Horwood is a better writer than Cameron, technically speaking. In my opinion. Cameron’s prose is frequently awkward, enough so that it disturbs the flow of reading. And the 199 pages of Unnamed Creek – well – the type is not small at all. All of the action is made to fit by eliminating all linking of storylines beyond a brief sentence here or there. (Paraphrasing) “Then she rode across three provinces, bought a ticket on a steamship, and reached Dawson City before the snow, where she met Mary, made friends with her immediately, and settled down for the winter.” Okay, exaggerating, but not much. Everyone just converges, with no real explanation in most cases as to why they were all heading to the Yukon; no discussion of the thoughts and emotions around such a treacherous journey. Just a “Here they all are! – and once they all settled down, they did xyz.” Maddening. Reminds me of the classic cliffhanger serials, where we leave the hero/heroine tied to the railway tracks, and then in the next installment are treated to something like this: “Joe freed himself from his bonds, rolled out of the way of the massive iron wheels, mounted his fiery steed, and galloped off to rescue the schoolteacher.” I always have too many questions for this to satisfy – give me at least a few details! I like to know the hows and whys! Extra points if those bits are believable. This ain’t fantasy. (Well, maybe it is.)
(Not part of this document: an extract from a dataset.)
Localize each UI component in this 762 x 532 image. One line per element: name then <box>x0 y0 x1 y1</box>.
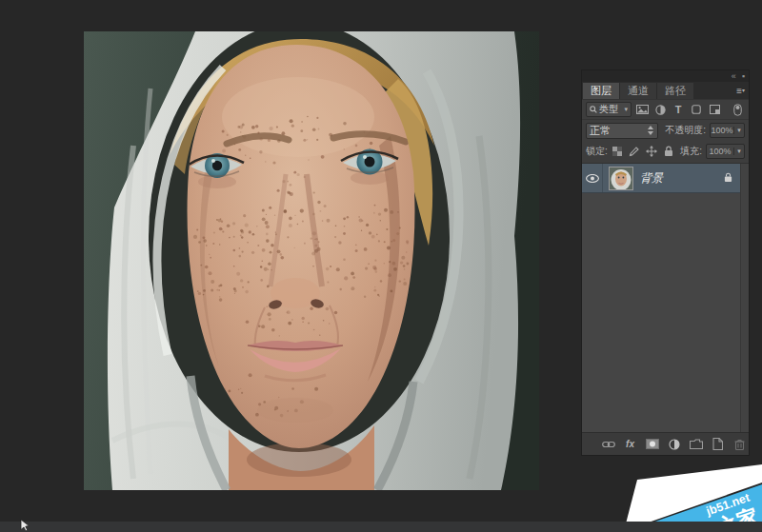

Here’s my review for Anne Cameron’s ” A Whole Brass Band”
Anne Cameron’s everything but the kitchen sink drama about a single-mom trying to make her way in a world doing it’s damnedest to trip her up, employs a heavy-handed, scatologically, sledgehammer approach to writing fiction. Does not make for easy reading and perhaps that’s the point, but some subtlety might have lessened the pain somewhat for both the reader and the characters.
Bingo. I like how you expressed that. The lack of subtlety, and the jam-packed storyline. (So many good ideas, let’s throw them all into the pot. 😉 )
Also found this review
http://www.canadianauthors.net/c/cameron_anne/south_of_an_unnamed_creek.php
Interesting review, and is much kinder than mine. Thank you!